SUPPLIED MATERIAL:
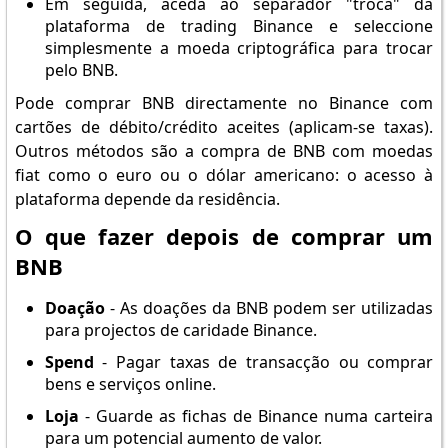
Em seguida, aceda ao separador "troca" da
plataforma de trading Binance e seleccione
simplesmente a moeda criptográfica para trocar
pelo BNB.
Pode comprar BNB directamente no Binance com
cartões de débito/crédito aceites (aplicam-se taxas).
Outros métodos são a compra de BNB com moedas
fiat como o euro ou o dólar americano: o acesso à
plataforma depende da residência.
O que fazer depois de comprar um
BNB
Doação
- As doações da BNB podem ser utilizadas
para projectos de caridade Binance.
Spend
- Pagar taxas de transacção ou comprar
bens e serviços online.
Loja
- Guarde as fichas de Binance numa carteira
para um potencial aumento de valor.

ABOUT THIS TASK: The answer must be a word-for-word copy of all the entries, containing no pictures.

WRITTEN ANSWER:
Em seguida, aceda ao separador "troca" da
plataforma de trading Binance e seleccione
simplesmente a moeda criptográfica para trocar
pelo BNB.
Pode comprar BNB directamente no Binance com
cartões de débito/crédito aceites (aplicam-se taxas).
Outros métodos são a compra de BNB com moedas
fiat como o euro ou o dólar americano: o acesso à
plataforma depende da residência.
O que fazer depois de comprar um
BNB
Doação
- As doações da BNB podem ser utilizadas
para projectos de caridade Binance.
Spend
- Pagar taxas de transacção ou comprar
bens e serviços online.
Loja
- Guarde as fichas de Binance numa carteira
para um potencial aumento de valor.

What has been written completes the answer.